The hotel has gorgeous rooms, many with 2 storey high ceilings, and several bars and restaurants, including a beautiful winter garden where we had lunch and tea. If you ever go and stay there, (and if you are in Manchester you should), ask for the Whitworth wing; it is quieter and the heating/cooling system works better. (i.e. It does actually work.)
But not to be outdone by the Cat Cafe or the pubs, this stately hotel is not without its particular personality. For one thing, dogs are outright welcome. (Equal time for all pets.) And for another, take a look at the room signs. I did not notice them until I was leaving, and then I confess I took them both with me. I hope they are readable if you are using your phone. For a Canadian, these are just perfect.
Having settled into this palatial spot, we set out to explore the city.
Manchester is a vibrant and pedestrian friendly city that is busy transforming itself from its industrial past to a modern, young, alternative to London. Being from Toronto, I was immediately struck by its handsome red brick buildings, so much like those in our old downtown, albeit a bit grander. There are also plenty of contemporary buildings, as well as hybrids of the old and new. Some of these are very beautifully done.

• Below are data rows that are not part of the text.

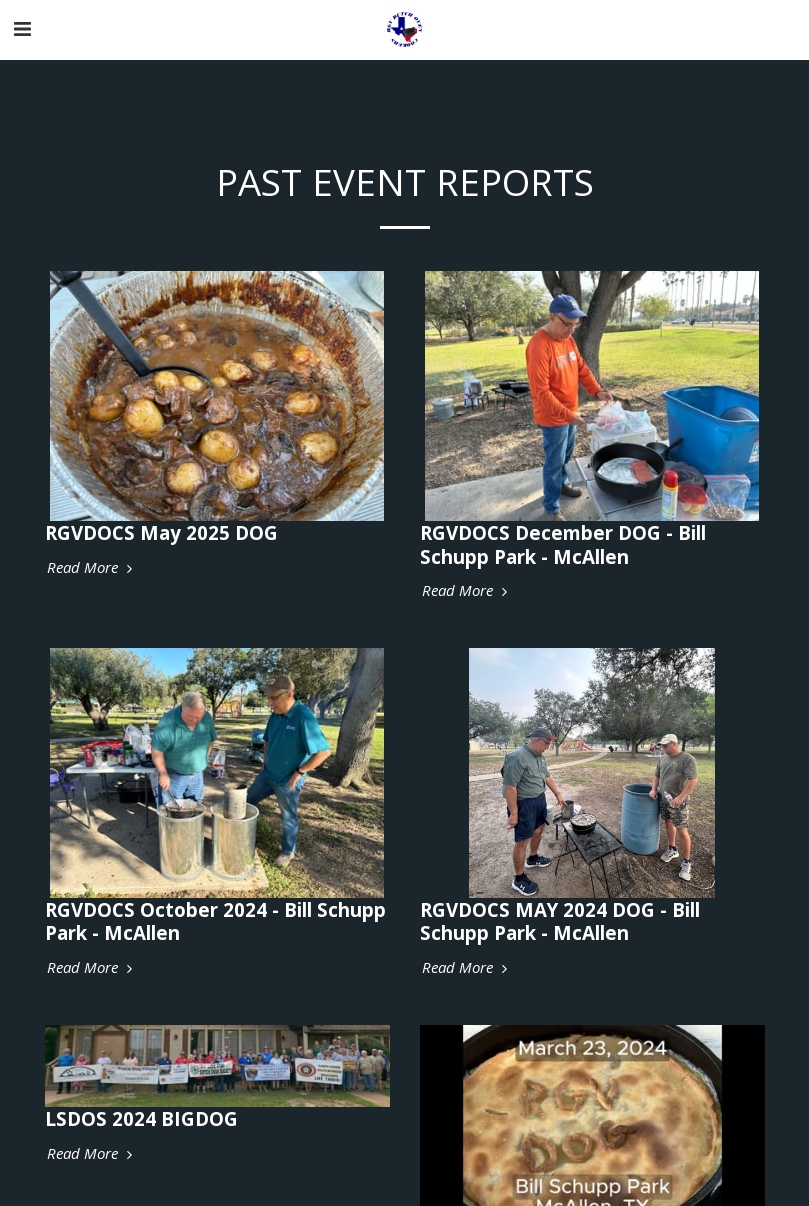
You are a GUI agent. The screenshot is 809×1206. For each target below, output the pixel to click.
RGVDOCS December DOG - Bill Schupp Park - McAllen (563, 544)
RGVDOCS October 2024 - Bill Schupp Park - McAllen (215, 921)
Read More (92, 567)
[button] (22, 28)
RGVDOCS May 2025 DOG (161, 532)
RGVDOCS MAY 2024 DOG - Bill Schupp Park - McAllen (560, 921)
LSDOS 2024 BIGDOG (141, 1118)
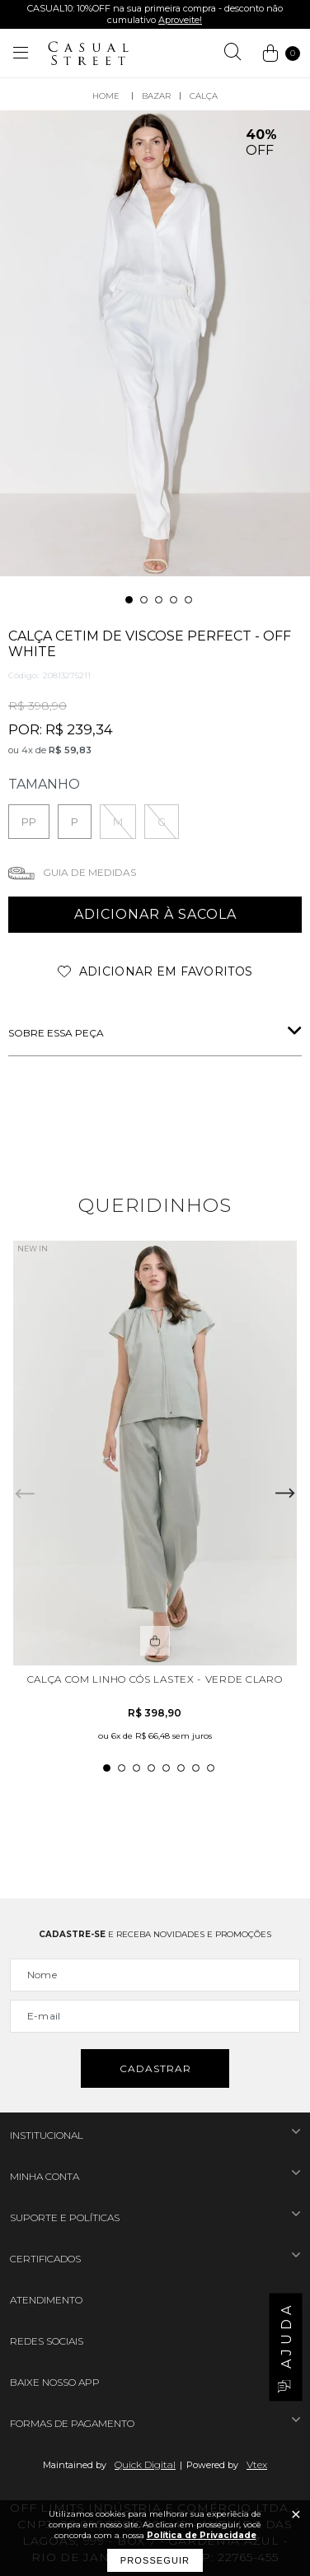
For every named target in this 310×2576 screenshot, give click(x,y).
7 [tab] (196, 1768)
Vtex (257, 2464)
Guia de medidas (89, 872)
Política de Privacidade (201, 2535)
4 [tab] (173, 599)
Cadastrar (155, 2068)
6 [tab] (181, 1768)
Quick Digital (145, 2464)
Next (285, 1493)
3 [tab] (158, 599)
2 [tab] (144, 599)
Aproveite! (180, 20)
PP (28, 821)
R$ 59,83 (70, 750)
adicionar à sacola (155, 914)
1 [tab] (129, 599)
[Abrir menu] (20, 53)
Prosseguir (155, 2560)
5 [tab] (188, 599)
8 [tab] (210, 1768)
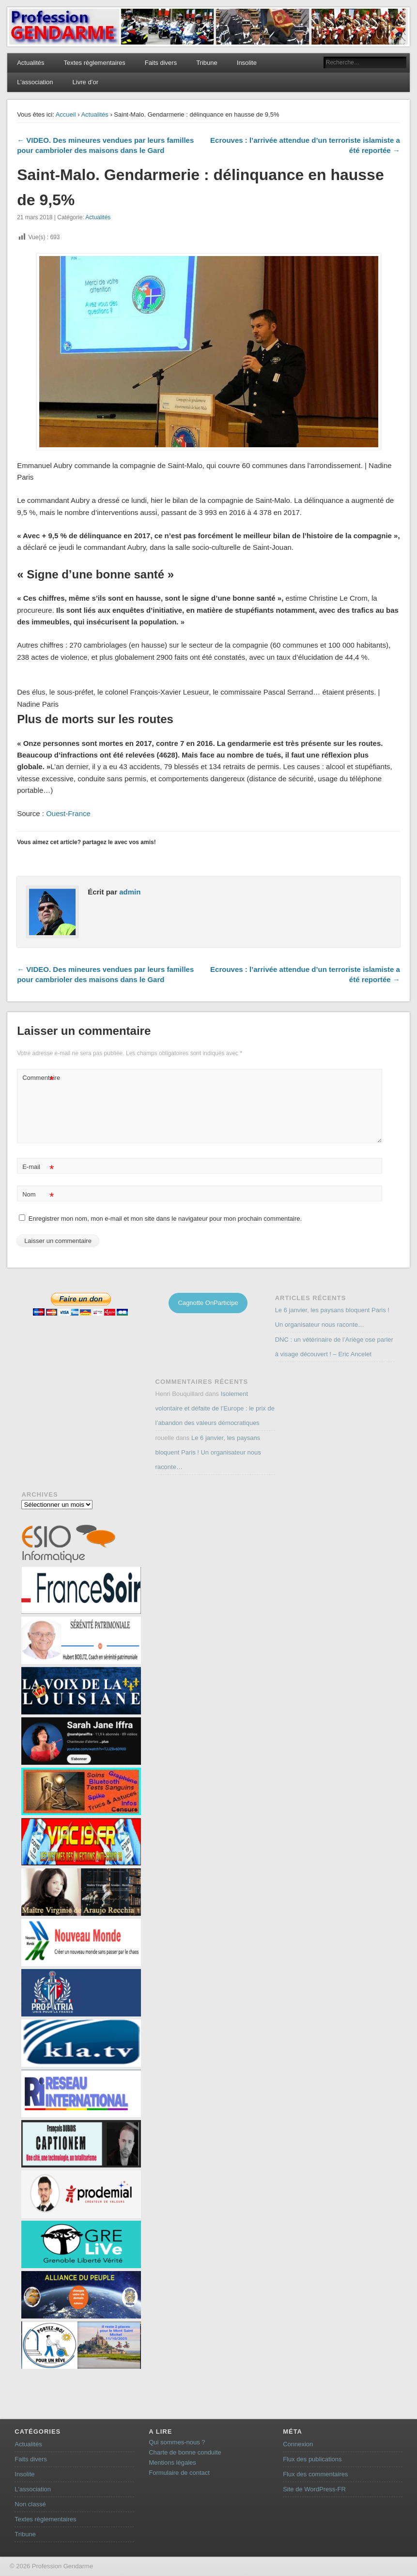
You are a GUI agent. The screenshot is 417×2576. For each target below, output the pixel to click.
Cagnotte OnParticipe (208, 1302)
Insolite (247, 62)
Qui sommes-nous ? (177, 2442)
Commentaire (39, 1078)
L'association (33, 2489)
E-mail (38, 1167)
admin (129, 892)
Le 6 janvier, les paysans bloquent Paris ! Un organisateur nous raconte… (208, 1452)
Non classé (30, 2504)
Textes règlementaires (94, 62)
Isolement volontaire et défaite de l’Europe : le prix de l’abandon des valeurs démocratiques (215, 1408)
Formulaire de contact (179, 2472)
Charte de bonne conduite (185, 2452)
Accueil (66, 114)
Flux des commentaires (315, 2474)
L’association (35, 82)
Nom (38, 1194)
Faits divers (161, 62)
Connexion (298, 2444)
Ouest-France (68, 813)
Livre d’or (85, 82)
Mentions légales (172, 2462)
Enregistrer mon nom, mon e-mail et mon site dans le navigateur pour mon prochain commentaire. (165, 1218)
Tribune (206, 62)
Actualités (30, 62)
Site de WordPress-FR (314, 2489)
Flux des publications (312, 2459)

With 4 universities and 100,000 students, a focus on job creation in a variety of sectors, and a relatively sane real estate market, Manchester is becoming an attractive place to live and work. However it is possibly a bit under-appreciated by some of the people who live in the area; on my flight up from Tel Aviv, my fellow passengers seemed quite perplexed that I was actually going to visit there…on purpose. “Visiting Manchester are you? Really? Why?” (Mind you, this person was from Leeds.)
Its mascot is the bee, in a proud nod to the “worker bee” label that used to be applied to its citizens. Since the tragic concert bombing of May 17th last year, the city has leaned heavily on the bee symbol to raise morale, and in a show of solidarity many people wear a little bee pin, or decorate their buildings, as below.
We also went to the University where we met my nephew Patrick, who is a music student there. It is, like the city itself, a pleasing mixture of the traditional and the modern. It has an art gallery, which is free to the public and which has some lovely exhibits inside and out:
There are an impressive number of places to eat, drink, or to have a proper tea at the university, among which is this little kiosk which I insert for Mike’s benefit, since he has spent a lot of his year on this very topic:
But among the prettiest places is this library cafe where we had tea, complete with a tea-making gizmo that I took to immediately, and which I absolutely must have!
From my description, you might think that we spent a lot of time eating and drinking. This is true. And I have not even mentioned the beautiful hotel bar where we had pre-dinner drinks with my accomplished young nephew and his charming girlfriend, the restaurant we then went to, “The Hawksmoor”, with excellent meat and fish, and “Tattu”, the exquisite Chinese fusion restaurant we visited the next day. (I did say my sister knows all the good places.)
There is much else of interest in Manchester: quaint shops, artsy neighbourhoods, a stunning library, cultural venues, and even more to come, as the old riverfront is restored, and textile mills are transformed into condos and stores.
After two days, and having done enough damage to my waistline, we set off for Guernsey. But that is another story.